La note de S&P Global selon laquelle

« une transparence et une liquidité limitées sur le marché du crédit privé représentent des obstacles significatifs à la croissance »

en Arabie Saoudite est particulièrement pertinente dans le contexte des investissements liés à la Coupe du Monde. Cette observation suggère que même les acteurs de marché sophistiqués pourraient manquer de visibilité claire sur qui supporte ultimement les risques financiers des projets à grande échelle et sous quelles conditions les prêts et instruments de crédit privé sont accordés.

Pour les parties prenantes internationales préoccupées par les normes de gouvernance sportive, cette opacité complique les efforts pour cartographier la relation entre des projets spécifiques de Vision 2030 et les préparatifs de la Coupe du Monde 2034, et pour tenir les financiers responsables des impacts sur les droits humains et les droits du travail. Elle soulève également des questions sur l’efficacité avec laquelle la FIFA, les sponsors et les régulateurs peuvent assurer que les structures de financement respectent les attentes en matière de transparence, anti-corruption et procurement éthique — éléments clés dans le débat mondial plus large sur l’accueil responsable des méga-événements.

Banques internationales, fonds et agences de notation comme facilitateurs actifs

Prises ensemble, la portrayal par S&P Global de l’Arabie Saoudite comme une opportunité de forte croissance pour le capital privé et les marchés de la dette, et l’attribution de la Coupe du Monde 2034 au Royaume, indiquent que les banques internationales, fonds et agences de notation sont profondément interconnectées avec les fondations financières du tournoi. En structurant, souscrivant et notant les obligations, sukuk, prêts et facilités de crédit privé qui soutiendront l’infrastructure de Vision 2030, ces institutions deviennent plus que des observateurs neutres ; elles sont des facilitateurs clés d’un méga-événement se déroulant dans un pays où les organisations de droits humains voient des risques sérieux non résolus.

CIVICUS décrit l’utilisation par l’Arabie Saoudite d’événements sportifs de haut profil comme partie d’une stratégie plus large de « sportswashing », dans laquelle les compétitions mondiales aident à projeter une image d’ouverture et de modernisation qui contraste avec la répression continue à l’intérieur. L’avertissement d’Amnesty International que la confirmation de l’Arabie Saoudite comme hôte 2034 « met de nombreuses vies en danger » souligne les enjeux pour les acteurs financiers dont le capital aidera à réaliser l’infrastructure physique du tournoi.

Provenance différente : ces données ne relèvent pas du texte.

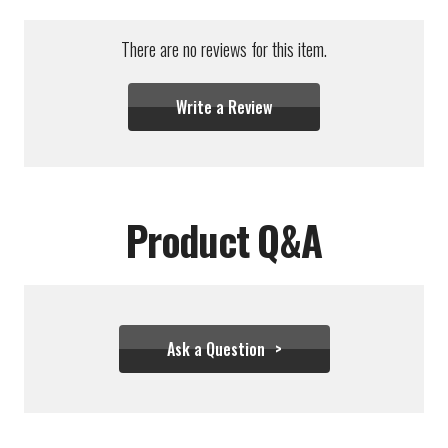
There are no reviews for this item.
Write a Review
Product Q&A
Ask a Question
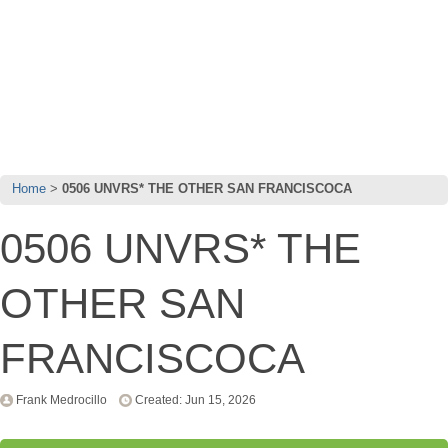
Home
0506 UNVRS* THE OTHER SAN FRANCISCOCA
0506 UNVRS* THE
OTHER SAN
FRANCISCOCA
Frank Medrocillo
Created: Jun 15, 2026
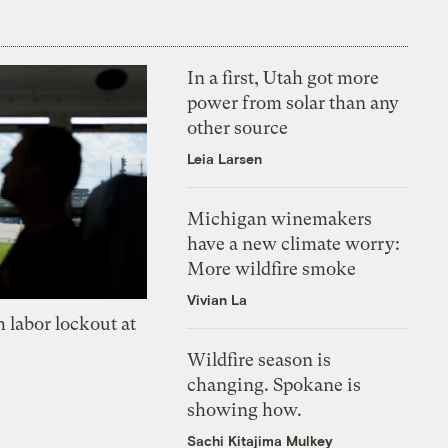
In a first, Utah got more
power from solar than any
other source
Leia Larsen
Michigan winemakers
have a new climate worry:
More wildfire smoke
Vivian La
 labor lockout at
Wildfire season is
changing. Spokane is
showing how.
Sachi Kitajima Mulkey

Alignement avec les attentes mondiales pour un accueil éthique

Les développements décrits par S&P Global, ESPN, Amnesty International et CIVICUS soulèvent collectivement des questions significatives sur la façon dont l’élan de financement de Vision 2030 de l’Arabie Saoudite s’aligne avec les attentes mondiales pour un accueil éthique des méga-événements. L’expansion financée par la dette, combinée à une transparence limitée et un espace civique restreint, semble en décalage avec l’esprit des réformes des droits humains et de gouvernance de la FIFA, qui étaient destinées à éviter une répétition des controverses passées.

Pour les fans, groupes de la société civile et défenseurs des droits humains, la préoccupation centrale est de savoir si les cadres financiers et de gouvernance autour de la Coupe du Monde 2034 incorporeront des sauvegardes robustes et exécutoires sur les droits du travail, la liberté de la presse et les libertés civiles, plutôt que de s’appuyer sur des engagements volontaires. Alors que le pipeline de Vision 2030 avance et que les préparatifs de la Coupe du Monde s’accélèrent, le rôle des institutions financières internationales, agences de notation et investisseurs restera sous examen étroit de la part de parties prenantes qui arguent que la responsabilité véritable doit s’étendre au-delà des organismes gouvernants du sport vers le capital qui rend de tels méga-événements possibles.